India has about 4% of its population fully vaccinated and is still recovering from its recent devastating outbreak in May. Brazil, where 12% of the people are fully vaccinated, recently reached a total of more than 500,000 COVID-19 deaths, the second-highest total in the world, according to Johns Hopkins University. The African continent, with only about 1% of the population fully vaccinated, is also facing fearsome third waves of infections.

Circulating viruses have also mutated into more potent variants and caused surges of infections that have prompted leaders to reimpose lockdown procedures, even in countries with relatively high vaccination rates.

That makes sharing vaccines more than just a humanitarian responsibility, WHO spokesperson Margaret Harris said. “It’s also just the most practical, sensible and self-interested thing we could all do.”

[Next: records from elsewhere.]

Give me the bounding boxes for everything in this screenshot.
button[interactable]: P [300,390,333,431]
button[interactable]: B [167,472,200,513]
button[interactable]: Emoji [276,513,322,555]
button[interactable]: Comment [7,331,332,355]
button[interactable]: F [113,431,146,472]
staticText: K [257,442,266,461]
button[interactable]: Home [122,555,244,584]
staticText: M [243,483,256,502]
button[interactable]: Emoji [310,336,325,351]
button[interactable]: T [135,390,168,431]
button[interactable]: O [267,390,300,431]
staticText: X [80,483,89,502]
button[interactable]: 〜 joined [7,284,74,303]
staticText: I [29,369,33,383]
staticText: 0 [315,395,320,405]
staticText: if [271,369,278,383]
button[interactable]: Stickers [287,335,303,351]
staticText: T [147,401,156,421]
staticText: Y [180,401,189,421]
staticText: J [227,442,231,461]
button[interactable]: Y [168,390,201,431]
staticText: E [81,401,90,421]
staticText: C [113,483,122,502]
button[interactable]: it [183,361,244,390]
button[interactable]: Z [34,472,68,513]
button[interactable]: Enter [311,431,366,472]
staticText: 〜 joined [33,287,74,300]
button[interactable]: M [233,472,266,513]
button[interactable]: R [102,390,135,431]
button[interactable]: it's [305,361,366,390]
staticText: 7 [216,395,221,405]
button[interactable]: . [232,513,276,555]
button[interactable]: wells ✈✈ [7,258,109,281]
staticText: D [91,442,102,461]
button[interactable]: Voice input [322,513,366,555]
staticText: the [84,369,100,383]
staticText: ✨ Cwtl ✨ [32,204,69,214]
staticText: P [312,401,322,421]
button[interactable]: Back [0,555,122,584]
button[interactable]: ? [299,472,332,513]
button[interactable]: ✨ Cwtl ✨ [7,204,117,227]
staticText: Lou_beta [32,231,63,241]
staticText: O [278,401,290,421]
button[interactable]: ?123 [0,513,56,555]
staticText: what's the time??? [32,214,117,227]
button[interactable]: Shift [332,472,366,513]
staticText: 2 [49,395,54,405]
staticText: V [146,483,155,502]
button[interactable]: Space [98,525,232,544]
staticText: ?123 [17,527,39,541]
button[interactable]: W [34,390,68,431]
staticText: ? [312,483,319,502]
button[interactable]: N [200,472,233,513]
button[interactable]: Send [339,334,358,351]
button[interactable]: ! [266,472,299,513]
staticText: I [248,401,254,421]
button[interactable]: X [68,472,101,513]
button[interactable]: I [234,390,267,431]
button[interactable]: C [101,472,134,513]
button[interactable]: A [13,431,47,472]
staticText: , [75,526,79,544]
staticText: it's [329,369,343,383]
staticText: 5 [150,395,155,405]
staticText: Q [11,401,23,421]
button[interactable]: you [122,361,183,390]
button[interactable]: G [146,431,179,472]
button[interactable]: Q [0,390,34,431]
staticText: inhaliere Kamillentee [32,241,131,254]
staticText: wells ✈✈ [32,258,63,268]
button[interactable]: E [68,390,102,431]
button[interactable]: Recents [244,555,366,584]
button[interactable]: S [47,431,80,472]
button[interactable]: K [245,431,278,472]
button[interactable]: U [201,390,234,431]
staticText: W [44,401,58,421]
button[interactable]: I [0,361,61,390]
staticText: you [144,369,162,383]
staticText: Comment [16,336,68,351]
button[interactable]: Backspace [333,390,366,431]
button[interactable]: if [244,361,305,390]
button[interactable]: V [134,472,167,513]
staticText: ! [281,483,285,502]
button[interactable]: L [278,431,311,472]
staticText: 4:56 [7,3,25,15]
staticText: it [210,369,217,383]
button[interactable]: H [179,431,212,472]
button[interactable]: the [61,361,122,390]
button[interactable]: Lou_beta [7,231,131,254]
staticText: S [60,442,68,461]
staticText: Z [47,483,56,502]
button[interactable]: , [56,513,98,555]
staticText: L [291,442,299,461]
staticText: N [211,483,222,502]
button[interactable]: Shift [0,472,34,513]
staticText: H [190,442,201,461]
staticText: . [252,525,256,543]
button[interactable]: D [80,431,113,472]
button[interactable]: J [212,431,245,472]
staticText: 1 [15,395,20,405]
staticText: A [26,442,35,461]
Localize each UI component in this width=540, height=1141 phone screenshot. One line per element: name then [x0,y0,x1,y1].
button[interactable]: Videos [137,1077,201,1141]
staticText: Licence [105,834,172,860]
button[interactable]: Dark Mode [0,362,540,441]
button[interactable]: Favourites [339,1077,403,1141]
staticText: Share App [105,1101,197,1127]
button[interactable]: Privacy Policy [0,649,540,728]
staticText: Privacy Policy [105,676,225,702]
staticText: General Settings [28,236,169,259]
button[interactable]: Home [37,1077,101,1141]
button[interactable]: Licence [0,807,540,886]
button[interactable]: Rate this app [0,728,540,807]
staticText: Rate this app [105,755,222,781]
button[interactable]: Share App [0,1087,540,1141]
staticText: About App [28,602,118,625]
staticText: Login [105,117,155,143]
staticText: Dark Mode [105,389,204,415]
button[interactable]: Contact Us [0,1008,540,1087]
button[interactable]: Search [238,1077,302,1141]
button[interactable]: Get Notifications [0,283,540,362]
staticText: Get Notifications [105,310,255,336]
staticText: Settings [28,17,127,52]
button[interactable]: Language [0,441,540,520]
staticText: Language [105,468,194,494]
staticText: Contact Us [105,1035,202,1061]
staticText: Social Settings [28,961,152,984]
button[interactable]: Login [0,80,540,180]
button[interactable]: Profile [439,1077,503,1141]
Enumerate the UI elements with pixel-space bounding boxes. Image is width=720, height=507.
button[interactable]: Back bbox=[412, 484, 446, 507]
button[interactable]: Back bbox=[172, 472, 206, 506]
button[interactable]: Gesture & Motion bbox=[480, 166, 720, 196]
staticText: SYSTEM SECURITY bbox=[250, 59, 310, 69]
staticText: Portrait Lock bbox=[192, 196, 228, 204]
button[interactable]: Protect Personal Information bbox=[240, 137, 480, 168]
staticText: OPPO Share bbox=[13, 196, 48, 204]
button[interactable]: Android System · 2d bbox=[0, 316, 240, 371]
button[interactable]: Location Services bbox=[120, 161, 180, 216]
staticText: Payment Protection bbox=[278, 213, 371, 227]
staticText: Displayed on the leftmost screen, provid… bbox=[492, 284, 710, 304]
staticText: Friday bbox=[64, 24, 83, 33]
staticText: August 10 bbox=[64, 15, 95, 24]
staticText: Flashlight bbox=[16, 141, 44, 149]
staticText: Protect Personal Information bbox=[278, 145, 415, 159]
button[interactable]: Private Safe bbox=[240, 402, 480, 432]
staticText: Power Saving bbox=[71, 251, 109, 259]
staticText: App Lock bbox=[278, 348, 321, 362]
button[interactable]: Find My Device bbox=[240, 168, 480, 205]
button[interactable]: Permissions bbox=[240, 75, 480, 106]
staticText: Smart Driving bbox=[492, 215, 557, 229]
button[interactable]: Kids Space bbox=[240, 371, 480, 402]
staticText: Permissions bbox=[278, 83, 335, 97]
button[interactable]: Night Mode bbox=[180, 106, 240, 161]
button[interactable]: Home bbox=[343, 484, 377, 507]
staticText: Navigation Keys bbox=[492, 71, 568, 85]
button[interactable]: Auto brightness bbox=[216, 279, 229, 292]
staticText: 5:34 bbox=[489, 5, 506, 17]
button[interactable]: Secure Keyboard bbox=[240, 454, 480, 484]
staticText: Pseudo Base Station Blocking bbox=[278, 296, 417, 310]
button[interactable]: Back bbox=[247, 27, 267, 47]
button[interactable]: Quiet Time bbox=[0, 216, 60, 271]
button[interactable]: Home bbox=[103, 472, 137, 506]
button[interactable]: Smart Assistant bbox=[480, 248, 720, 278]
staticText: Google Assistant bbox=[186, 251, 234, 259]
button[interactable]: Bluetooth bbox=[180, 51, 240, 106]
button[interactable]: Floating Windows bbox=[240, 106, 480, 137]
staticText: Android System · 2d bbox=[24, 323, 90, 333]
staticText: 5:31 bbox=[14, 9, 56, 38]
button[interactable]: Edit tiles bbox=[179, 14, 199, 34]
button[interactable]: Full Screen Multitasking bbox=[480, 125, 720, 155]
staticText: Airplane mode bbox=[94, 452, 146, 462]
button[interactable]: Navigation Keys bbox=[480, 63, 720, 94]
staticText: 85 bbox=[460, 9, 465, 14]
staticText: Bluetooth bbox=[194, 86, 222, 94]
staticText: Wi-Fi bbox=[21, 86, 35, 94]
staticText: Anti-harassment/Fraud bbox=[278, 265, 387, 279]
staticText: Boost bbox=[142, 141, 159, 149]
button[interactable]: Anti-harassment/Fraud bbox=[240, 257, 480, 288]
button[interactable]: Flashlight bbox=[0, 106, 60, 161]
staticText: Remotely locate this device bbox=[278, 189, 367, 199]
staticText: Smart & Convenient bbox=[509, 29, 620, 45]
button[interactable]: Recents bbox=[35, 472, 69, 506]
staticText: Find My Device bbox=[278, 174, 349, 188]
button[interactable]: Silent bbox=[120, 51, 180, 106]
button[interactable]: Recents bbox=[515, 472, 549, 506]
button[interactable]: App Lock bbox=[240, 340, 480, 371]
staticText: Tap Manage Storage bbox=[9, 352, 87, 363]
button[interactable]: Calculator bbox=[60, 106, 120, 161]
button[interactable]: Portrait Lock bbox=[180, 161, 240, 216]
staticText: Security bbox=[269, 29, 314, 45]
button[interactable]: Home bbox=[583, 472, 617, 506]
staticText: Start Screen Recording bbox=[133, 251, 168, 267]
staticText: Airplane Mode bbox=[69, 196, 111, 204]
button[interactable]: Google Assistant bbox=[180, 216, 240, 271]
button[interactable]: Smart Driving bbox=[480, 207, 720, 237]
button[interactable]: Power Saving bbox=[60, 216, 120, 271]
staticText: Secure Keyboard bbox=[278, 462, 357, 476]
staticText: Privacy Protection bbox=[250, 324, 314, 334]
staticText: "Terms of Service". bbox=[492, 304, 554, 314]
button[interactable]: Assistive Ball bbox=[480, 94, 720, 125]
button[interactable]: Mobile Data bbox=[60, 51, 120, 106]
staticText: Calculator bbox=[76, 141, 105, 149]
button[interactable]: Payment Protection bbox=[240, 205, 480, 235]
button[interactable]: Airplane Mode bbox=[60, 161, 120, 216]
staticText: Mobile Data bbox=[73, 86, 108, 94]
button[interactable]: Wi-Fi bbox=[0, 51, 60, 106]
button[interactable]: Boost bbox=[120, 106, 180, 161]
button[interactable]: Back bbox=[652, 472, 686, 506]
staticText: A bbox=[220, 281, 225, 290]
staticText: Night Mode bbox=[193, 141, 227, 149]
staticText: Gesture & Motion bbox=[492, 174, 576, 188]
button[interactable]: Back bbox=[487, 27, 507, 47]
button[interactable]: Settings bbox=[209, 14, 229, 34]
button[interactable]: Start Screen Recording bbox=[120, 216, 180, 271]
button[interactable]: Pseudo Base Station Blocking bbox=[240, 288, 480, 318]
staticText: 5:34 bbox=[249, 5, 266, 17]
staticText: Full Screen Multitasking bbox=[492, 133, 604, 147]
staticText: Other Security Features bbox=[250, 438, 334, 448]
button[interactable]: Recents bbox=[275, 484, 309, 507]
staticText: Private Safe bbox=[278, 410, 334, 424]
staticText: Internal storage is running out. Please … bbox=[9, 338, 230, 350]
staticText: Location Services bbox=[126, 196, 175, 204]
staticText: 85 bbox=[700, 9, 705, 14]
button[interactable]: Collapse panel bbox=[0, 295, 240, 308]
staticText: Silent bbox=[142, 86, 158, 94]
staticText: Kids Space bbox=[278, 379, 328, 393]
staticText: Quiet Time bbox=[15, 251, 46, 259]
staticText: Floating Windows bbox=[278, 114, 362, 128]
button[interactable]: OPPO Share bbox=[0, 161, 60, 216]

Other barriers to global distribution

“The lack of capacity for producing vaccine, which could lower costs and improve access, is a major driving factor [of vaccine access shortcomings],” said Jean Nachega, an expert in infectious diseases and epidemiology at the Johns Hopkins Bloomberg School of Public Health and the Stellenbosch University in Cape Town, South Africa.

Vaccine production requires facilities that many parts of the world don’t already have, explained Kang. Scaling up production from virtually zero COVID-19 vaccine doses from last year to millions, even billions this year requires swift but exact execution that is far from easy to achieve. Production also needs trained personnel and vast amounts of materials that are part of other supply chains with their own sets of challenges.

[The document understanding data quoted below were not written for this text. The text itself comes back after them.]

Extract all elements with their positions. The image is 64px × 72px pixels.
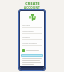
staticText: Email address — [22, 30, 34, 32]
staticText: Full name — [22, 24, 30, 26]
button[interactable]: Confirm password — [22, 42, 42, 46]
staticText: Password — [22, 36, 30, 38]
button[interactable] — [22, 49, 42, 52]
button[interactable]: Sign up — [21, 54, 43, 57]
button[interactable]: Navigation bar — [20, 66, 44, 68]
button[interactable]: App logo — [29, 14, 36, 21]
staticText: Confirm password — [22, 42, 37, 44]
staticText: CREATE — [25, 1, 40, 6]
button[interactable]: Full name — [22, 24, 42, 28]
staticText: ACCOUNT — [24, 6, 40, 10]
button[interactable]: Password — [22, 36, 42, 40]
button[interactable]: Email address — [22, 30, 42, 34]
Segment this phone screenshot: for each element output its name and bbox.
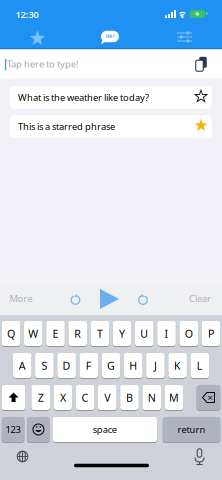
- staticText: H: [129, 358, 137, 373]
- button[interactable]: F: [80, 352, 98, 378]
- button[interactable]: T: [91, 320, 109, 346]
- button[interactable]: space: [53, 416, 157, 442]
- staticText: This is a starred phrase: [18, 120, 115, 133]
- button[interactable]: B: [120, 384, 139, 410]
- button[interactable]: [194, 90, 208, 103]
- staticText: 12:30: [16, 8, 38, 21]
- button[interactable]: [194, 119, 208, 132]
- staticText: X: [60, 390, 66, 405]
- staticText: Z: [38, 390, 44, 405]
- button[interactable]: [26, 28, 48, 48]
- staticText: B: [126, 390, 133, 405]
- staticText: What is the weather like today?: [18, 91, 149, 104]
- button[interactable]: R: [68, 320, 87, 346]
- staticText: N: [148, 390, 156, 405]
- button[interactable]: G: [102, 352, 120, 378]
- button[interactable]: Z: [31, 384, 50, 410]
- button[interactable]: I: [157, 320, 176, 346]
- staticText: Y: [119, 326, 125, 341]
- button[interactable]: P: [202, 320, 220, 346]
- staticText: S: [41, 358, 47, 373]
- button[interactable]: K: [168, 352, 187, 378]
- staticText: U: [140, 326, 148, 341]
- button[interactable]: [177, 32, 192, 44]
- button[interactable]: H: [124, 352, 142, 378]
- button[interactable]: U: [135, 320, 154, 346]
- staticText: ×: [207, 391, 212, 404]
- staticText: F: [86, 358, 92, 373]
- staticText: space: [93, 423, 117, 436]
- staticText: Q: [7, 326, 15, 341]
- button[interactable]: M: [165, 384, 183, 410]
- button[interactable]: What is the weather like today?: [10, 86, 212, 109]
- staticText: 123: [6, 423, 21, 436]
- staticText: Clear: [189, 292, 211, 305]
- staticText: L: [197, 358, 203, 373]
- button[interactable]: W: [24, 320, 43, 346]
- button[interactable]: Q: [2, 320, 20, 346]
- staticText: Tap here to type!: [7, 58, 79, 70]
- staticText: J: [154, 358, 157, 373]
- staticText: G: [107, 358, 115, 373]
- button[interactable]: [2, 384, 25, 410]
- staticText: V: [104, 390, 110, 405]
- button[interactable]: This is a starred phrase: [10, 115, 212, 138]
- button[interactable]: [194, 56, 208, 72]
- button[interactable]: J: [146, 352, 165, 378]
- button[interactable]: O: [179, 320, 198, 346]
- staticText: O: [185, 326, 193, 341]
- staticText: P: [208, 326, 214, 341]
- button[interactable]: Clear: [185, 292, 215, 306]
- staticText: T: [97, 326, 103, 341]
- staticText: More: [10, 292, 32, 305]
- button[interactable]: A: [13, 352, 32, 378]
- button[interactable]: 123: [2, 416, 24, 442]
- button[interactable]: Y: [113, 320, 131, 346]
- button[interactable]: [100, 289, 119, 309]
- staticText: E: [52, 326, 58, 341]
- button[interactable]: S: [35, 352, 54, 378]
- staticText: K: [174, 358, 181, 373]
- staticText: W: [28, 326, 38, 341]
- staticText: R: [74, 326, 81, 341]
- staticText: return: [178, 423, 206, 436]
- button[interactable]: D: [57, 352, 76, 378]
- button[interactable]: N: [142, 384, 161, 410]
- staticText: D: [63, 358, 71, 373]
- button[interactable]: Tap here to type!: [0, 50, 222, 78]
- button[interactable]: X: [54, 384, 72, 410]
- button[interactable]: V: [98, 384, 117, 410]
- button[interactable]: [137, 294, 149, 306]
- button[interactable]: More: [6, 292, 36, 306]
- button[interactable]: C: [76, 384, 94, 410]
- button[interactable]: E: [46, 320, 65, 346]
- staticText: M: [169, 390, 179, 405]
- button[interactable]: [27, 416, 50, 442]
- button[interactable]: TEXT: [99, 28, 121, 44]
- staticText: TEXT: [106, 34, 114, 39]
- staticText: I: [164, 326, 168, 341]
- staticText: A: [19, 358, 26, 373]
- button[interactable]: [70, 294, 82, 306]
- button[interactable]: ×: [197, 384, 220, 410]
- button[interactable]: [193, 448, 206, 464]
- staticText: C: [82, 390, 89, 405]
- button[interactable]: L: [190, 352, 209, 378]
- button[interactable]: return: [163, 416, 220, 442]
- button[interactable]: [16, 450, 30, 464]
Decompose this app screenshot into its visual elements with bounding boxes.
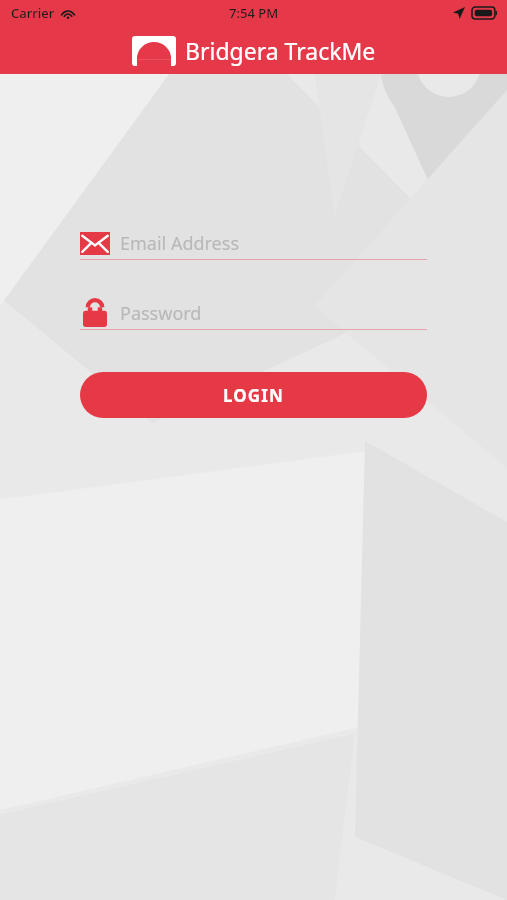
staticText: Carrier: [11, 4, 55, 22]
other: Bridgera logo: [132, 36, 176, 66]
button[interactable]: Password: [80, 298, 427, 330]
button[interactable]: Email: [80, 228, 427, 260]
button[interactable]: LOGIN: [80, 372, 427, 418]
staticText: Password: [120, 301, 202, 326]
staticText: Bridgera TrackMe: [185, 35, 376, 66]
staticText: LOGIN: [223, 384, 284, 407]
staticText: 7:54 PM: [229, 4, 279, 22]
other: Password: [80, 298, 110, 328]
staticText: Email Address: [120, 231, 240, 256]
other: Email: [80, 228, 110, 258]
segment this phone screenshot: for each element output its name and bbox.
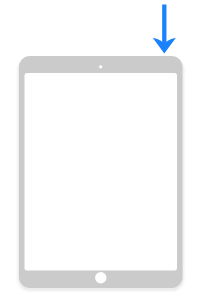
other: iPad with arrow pointing to top button [0, 0, 202, 300]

“It’s just a lot of hard work and a lot of resources,” Kang said.

Vaccine supplies are only part of the problem.

“Doses are one cost, but the other big costs are actually the logistics of getting it into countries,” Harris, of the WHO, said. To deliver and administer vaccines, a slew of additional people, equipment and planning is needed. Vaccination programs need to pay and train staff and health care workers. Regions need to set up facilities and have materials like syringes and wipes. Ships, planes and trucks need fuel for transporting doses. And vaccines need energy for refrigeration.

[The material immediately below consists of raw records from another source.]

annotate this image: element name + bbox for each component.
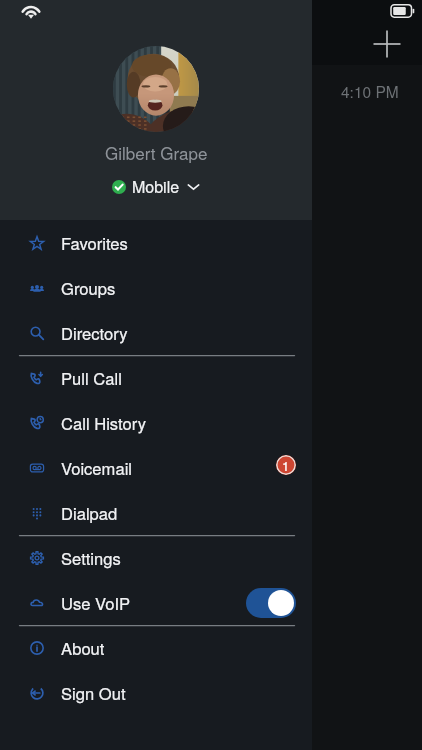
staticText: Pull Call [61,366,122,390]
button[interactable]: Directory [0,310,312,355]
staticText: Gilbert Grape [105,140,208,164]
staticText: Sign Out [61,681,126,705]
button[interactable]: Favorites [0,220,312,265]
button[interactable]: About [0,625,312,670]
button[interactable]: Settings [0,535,312,580]
button[interactable]: Call History [0,400,312,445]
button[interactable]: Use VoIP [0,580,312,625]
staticText: 4:10 PM [341,80,399,102]
button[interactable]: Pull Call [0,355,312,400]
button[interactable]: Voicemail [0,445,312,490]
staticText: About [61,636,105,660]
staticText: Directory [61,321,128,345]
button[interactable] [113,46,199,132]
staticText: Mobile [132,175,180,198]
button[interactable]: Add [363,20,411,68]
staticText: Favorites [61,231,128,255]
staticText: Settings [61,546,121,570]
staticText: Groups [61,276,116,300]
button[interactable]: Dialpad [0,490,312,535]
button[interactable]: Groups [0,265,312,310]
staticText: Dialpad [61,501,118,525]
button[interactable]: Use VoIP toggle [246,588,296,618]
staticText: Use VoIP [61,591,131,615]
staticText: Call History [61,411,146,435]
button[interactable]: Mobile [112,175,200,198]
staticText: Voicemail [61,456,133,480]
button[interactable]: Sign Out [0,670,312,715]
staticText: 1 [282,456,290,475]
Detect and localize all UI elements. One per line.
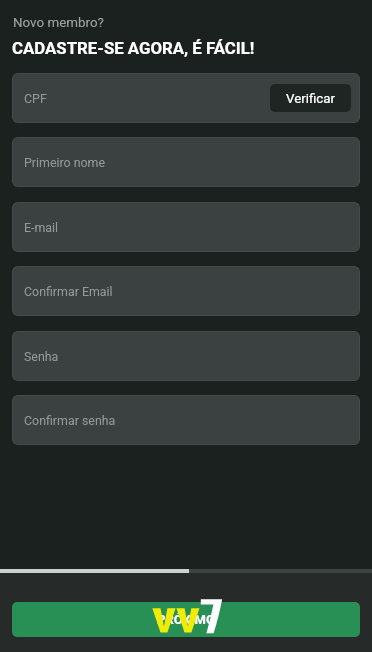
staticText: PRÓXIMO (157, 612, 215, 627)
button[interactable]: Verificar (270, 84, 351, 112)
staticText: CADASTRE-SE AGORA, É FÁCIL! (12, 38, 255, 58)
staticText: Primeiro nome (24, 155, 106, 170)
button[interactable]: Senha (12, 331, 360, 381)
staticText: Senha (24, 349, 59, 364)
button[interactable]: PRÓXIMO (12, 602, 360, 637)
staticText: Verificar (286, 91, 336, 107)
staticText: Confirmar Email (24, 284, 113, 299)
staticText: CPF (24, 91, 47, 106)
staticText: E-mail (24, 220, 59, 235)
staticText: Novo membro? (13, 15, 104, 31)
button[interactable]: Confirmar Email (12, 266, 360, 316)
button[interactable]: CPF (12, 73, 360, 123)
button[interactable]: Confirmar senha (12, 395, 360, 445)
staticText: Confirmar senha (24, 413, 116, 428)
button[interactable]: Primeiro nome (12, 137, 360, 187)
button[interactable]: E-mail (12, 202, 360, 252)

Transferring technology for manufacturing vaccines, such as licenses and techniques, to set up more regional facilities in countries in Africa could also improve access, Nachega said. “We really need to make all the effort in terms of technology transfer to speed up the process for local manufacturing of those vaccines.”

Toward the end of June, the WHO announced it would support South Africa in building the first COVID-19 vaccine technology transfer hub. The hub may help neighboring countries receive training and resources to set up more local manufacturing facilities as well, according to Nachega.

“At least one of the positives that could come out of this terrible suffering that the whole world’s seen is that finally, people seem to be understanding they have to be serious about genuine technology transfer,” said Harris.